SANS Top 20 Internet Security Attack Target List for 2006 includes VoIP for the first time

Today SANS announced the 2006 version of their annual “Top-20 Internet Security Attack Targets” and for the first time, VoIP is included as one of the threats. The press release identifies six major trends in attack patterns and includes this:

5. VOIP (Voice over Internet Protocol) attacks used now to make money by reselling minutes and potentially for injection of misleading messages and even for creating massive outages in the old phone network.

The press release contains an “Expert Analysis” section with a contribution from Rohit Dhamankar, senior manager of security research at TippingPoint, that states:

Last year we saw many remote code execution vulnerabilities in Asterisk, a popular VoIP server that is being used by mid to large size companies. The FBI reports many VOIP systems are being compromised so criminals can sell minutes and leave the bill with the victim. But that’s not my major concern.

The VoIP system marries the IP network with the old-style phone network (SS7). The latter has not been accessible to hackers on an easy basis prior to the VoIP deployments. By compromising a VoIP server, an attacker now has the ability to inject bad messages in the phone network. One may ask, what would that do: The most disastrous consequence can be bringing down the old phone network.

A crash that happened in 1990 brought down a phone system for 9 hours –
http://www.cs.berkeley.edu/~nikitab/courses/cs294-8/hw1.html

Although the 1990 outage was not due to a cyber attack, such an attack is feasible in the near future by controlling a VoIP server.

While we all can debate whether a VoIP attack today could actually bring down the PSTN, the potential (however large or minute) is certainly out there and the larger point is that, as we have been saying here for quite some time, there are very real issues within VoIP security that do need to be addressed. Many, if not most, of those issues have solutions or ways to be mitigated, but doing so does involve some work and typically configuration changes, network improvements, etc.
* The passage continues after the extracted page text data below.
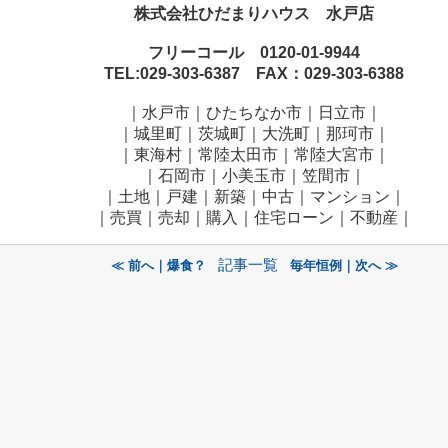
株式会社ひだまりハウス 水戸店
フリーコール 0120-01-9944
TEL:029-303-6387 FAX：029-303-6388
｜水戸市｜ひたちなか市｜日立市｜
｜城里町｜茨城町｜大洗町｜那珂市｜
｜東海村｜常陸太田市｜常陸大宮市｜
｜石岡市｜小美玉市｜笠間市
｜
｜土地｜戸建｜新築｜中古｜マンション｜
｜売買｜売却｜購入｜住宅ローン｜不動産｜
記事一覧
≪ 前へ｜爆食？
毎年恒例｜次へ ≫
The section on VoIP in the SANS Top 20 includes this text:

VoIP technology has seen rapid adoption during the past year. At the same time, there has been an increase in security scrutiny of typical components of a VoIP network such as the call proxy and media servers and the VoIP phones themselves. Various products such as Cisco Unified Call Manager , Asterisk and a number of VoIP phones from various vendors have been found to contain vulnerabilities that can either lead to a crash or a complete control over the vulnerable server/device. By gaining a control over the VoIP server and phones, an attacker could carry out VoIP phishing scams, eavesdropping, toll fraud or denial-of-service attacks.
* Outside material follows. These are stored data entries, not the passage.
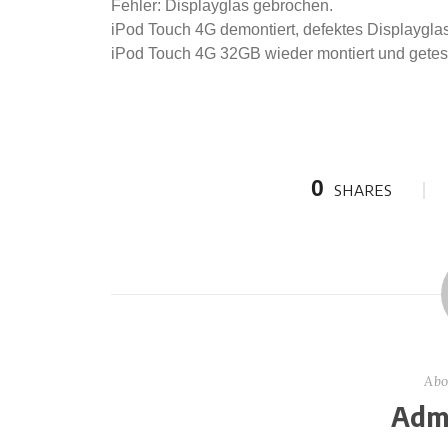
Fehler: Displayglas gebrochen.
iPod Touch 4G demontiert, defektes Displayglas
iPod Touch 4G 32GB wieder montiert und getest
0
SHARES
Abo
Admi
Since many VoIP servers especially the ones at VoIP service providers are an interface between SS7 (traditional phone signaling) and IP networks, an attacker capable of compromising a vulnerable VoIP server could even potentially manipulate the SS7 signaling interconnection to disrupt services on the Public Switched Telephone Network (PSTN).

The section goes on to list CVEs related to Asterisk and Cisco Call Manager, and then includes a section on ways to mitigate those vulnerabilities. (Which is good input into the VoIP Security Best Practices project we are about to launch.)

It is great to see SANS putting the spotlight on VoIP, and we within VOIPSA look forward to continuing to work with people all across the industry to both point out the vulnerabilities in VoIP and also to help identify solutions to address the concerns.

(If you are just finding VOIPSA as a result of the SANS Top 20, you may want to look at the VoIP Security Threat Taxonomy that we developed last year. You may also wish to sign up on the mailing list for our VoIP Security Best Practices project that is about to launch.)

UPDATE: I should also note that the SANS Top 20 list also includes a section on “Phishing“, which does mention VoIP phishing as well.

P.S. Many thanks to the Blue Box podcast listener who sent in word that the SANS Top 20 had just been released this morning.

5 thoughts on “SANS Top 20 Internet Security Attack Target List for 2006 includes VoIP for the first time

  1. Shawn Merdinger

    I find it very interesting that SANS is now recommending folks run security tools like PROTOS against their VoIP products. This could indicate the beginning of a new level of due diligence in IT shops.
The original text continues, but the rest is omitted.